3.2. Reaction of SiO₂-Au⁰-NPs and TiO₂-Au⁰-NPs with NaBD₄

Sealed vials containing argon-saturated SiO₂-Au⁰-NPs (pH 9.0) or TiO₂-Au⁰-NPs (pH 9.0) suspensions were treated with an equal volume of NaBD₄ solution (Ar-saturated). After the reaction of NaBD₄ was completed, mass spectrometry (MS, quadruple type gas analyzer, QMG 250 PrismaPro model with electron multiplier by Pfeiffer Vacuum GmbH, Asslar, Germany) gas analysis was performed. Blank reactions were also performed using bare SiO₂ and TiO₂ nanoparticles. The MS results are summarized in Table 1 and Table 2. The tables show the ratios of HD:H₂ and D₂:H₂ at different NaBD₄ concentrations.

3.3. Kinetic Measurements

Suspensions of SiO₂-Au⁰-NPs, TiO₂-Au⁰-NPs, and Au⁰-NPs were reacted with an equal volume of NaBH₄ solution under Ar at room temperature. The reaction apparatus was connected to an open manometer. The height of the water in the manometer was measured with time to measure the kinetics of the reaction [27]. Different concentrations of SiO₂-Au⁰-NPs (pH 9.0), TiO₂-Au⁰-NPs (pH 9.0), and Au⁰-NPs (pH 9.0), along with their control blanks, SiO₂-NPs, and TiO₂-NPs, were studied with a constant NaBH₄ concentration (0.50 mM).

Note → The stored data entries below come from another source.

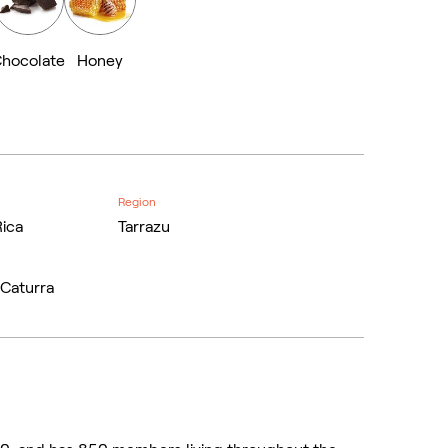
hocolate
Honey
Region
Rica
Tarrazu
 Caturra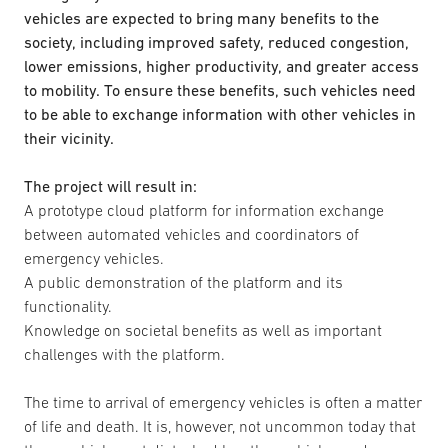
vehicles are expected to bring many benefits to the
society, including improved safety, reduced congestion,
lower emissions, higher productivity, and greater access
to mobility. To ensure these benefits, such vehicles need
to be able to exchange information with other vehicles in
their vicinity.
The project will result in:
A prototype cloud platform for information exchange
between automated vehicles and coordinators of
emergency vehicles.
A public demonstration of the platform and its
functionality.
Knowledge on societal benefits as well as important
challenges with the platform.
The time to arrival of emergency vehicles is often a matter
of life and death. It is, however, not uncommon today that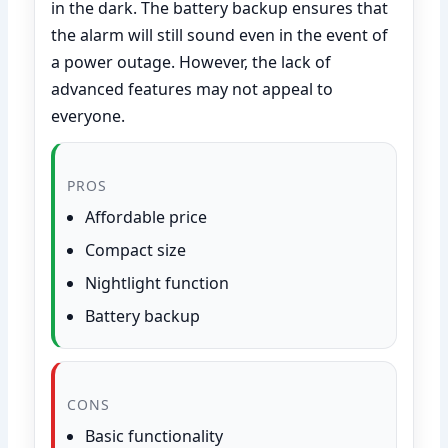
in the dark. The battery backup ensures that
the alarm will still sound even in the event of
a power outage. However, the lack of
advanced features may not appeal to
everyone.
PROS
Affordable price
Compact size
Nightlight function
Battery backup
CONS
Basic functionality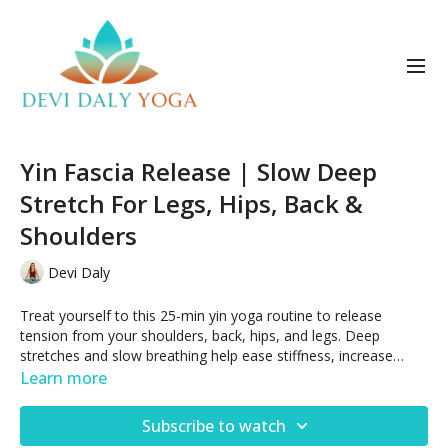
Yin Fascia Release | Slow Deep
Stretch For Legs, Hips, Back &
Shoulders
Devi Daly
Treat yourself to this 25-min yin yoga routine to release
tension from your shoulders, back, hips, and legs. Deep
stretches and slow breathing help ease stiffness, increase
flexibility, and regulate the nervous system.
Learn more
Subscribe to watch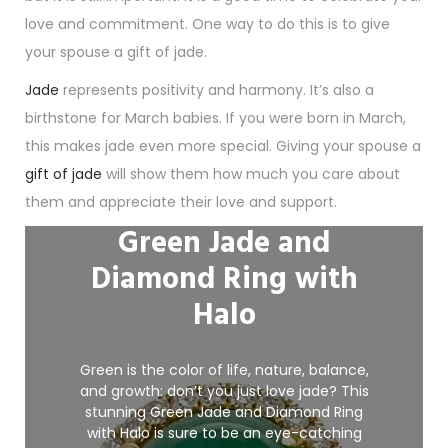
love and commitment. One way to do this is to give
your spouse a gift of jade.
Jade
represents positivity and harmony. It’s also a
birthstone for March babies. If you were born in March,
this makes jade even more special. Giving your spouse a
gift of jade
will show them how much you care about
them and appreciate their love and support.
Green Jade and
Diamond Ring with
Halo
Green is the color of life, nature, balance,
and growth: don’t you just love jade? This
stunning Green Jade and Diamond Ring
with
Halo
is sure to be an eye-catching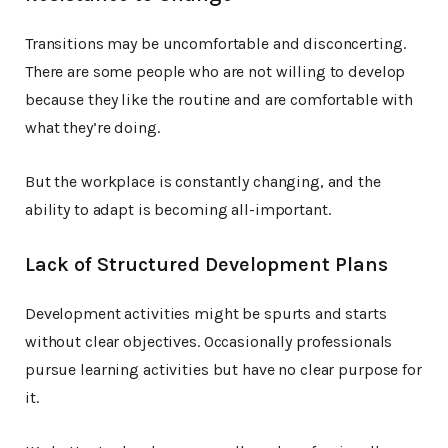
Transitions may be uncomfortable and disconcerting.
There are some people who are not willing to develop
because they like the routine and are comfortable with
what they’re doing.
But the workplace is constantly changing, and the
ability to adapt is becoming all-important.
Lack of Structured Development Plans
Development activities might be spurts and starts
without clear objectives. Occasionally professionals
pursue learning activities but have no clear purpose for
it.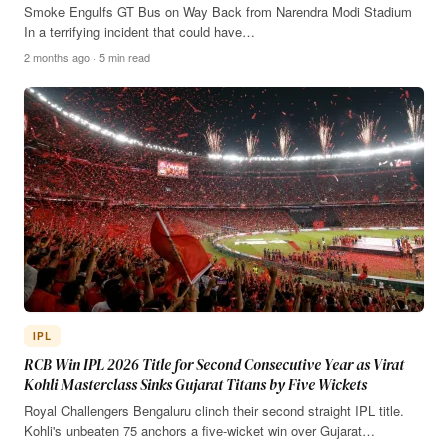
Smoke Engulfs GT Bus on Way Back from Narendra Modi Stadium
In a terrifying incident that could have…
2 months ago · 5 min read
IPL
RCB Win IPL 2026 Title for Second Consecutive Year as Virat
Kohli Masterclass Sinks Gujarat Titans by Five Wickets
Royal Challengers Bengaluru clinch their second straight IPL title.
Kohli's unbeaten 75 anchors a five-wicket win over Gujarat…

3.4. Catalytic Reduction of 4-Nitrophenol

The 4-nitrophenol (4-NP) reduction to 4-aminophenol (4-AP) was carried out to compare the catalytic efficiency of silica- and titania-supported gold NPs and to assess the support effect on the gold NP activity as schematically presented in Scheme 1. The kinetic studies were performed through straightforward spectroscopic monitoring. A 0.50 mL of the supported gold catalyst (0.125 mM, pH 9.0) was mixed with 1.5 mL of 4-NP (0.20 mM) in a quartz cuvette. A 1.0 mL of freshly prepared NaBH₄ solution (10 mM) was added to the mixture, followed by UV-visible spectra recording at specific intervals. The final concentrations were 0.020 mM gold, 0.10 mM 4-NP, and 3.0 mM NaBH₄. The molar ratios between [BH₄⁻]/[Au], [4-NP]/[Au], [BH₄⁻]/[4-NP] were 160, 5, 33. A similar procedure was performed with unsupported Au⁰-NPs, silica, and titania. The reaction was monitored by UV-visible spectroscopy in the 200–600 nm wavelength range.

4. Conclusions

The findings of this study highlight the significant impact of TiO₂ and SiO₂ supports on the catalytic properties of Au⁰-NPs. The results indicate that SiO₂ and TiO₂, as the supports of Au⁰-NPs, reversely affect the borohydride hydrolysis kinetics and mechanism. The SiO₂ support, which showed a similar effect to increasing [BD₄⁻], likely donates electrons to the Au⁰-NPs. Conversely, the reducible TiO₂ induces a positive charge on the Au⁰-NPs. These observations are further supported by the results of 4-NP reduction using the same gold catalysts. The catalytic activity of Au⁰-NPs for the reduction of 4-NP lies in a range between the activities of titania and silica-supported gold NPs, implying that TiO₂-Au⁰-NPs are better catalysts for 4-NP reduction than SiO₂-Au⁰-NPs and Au⁰-NPs.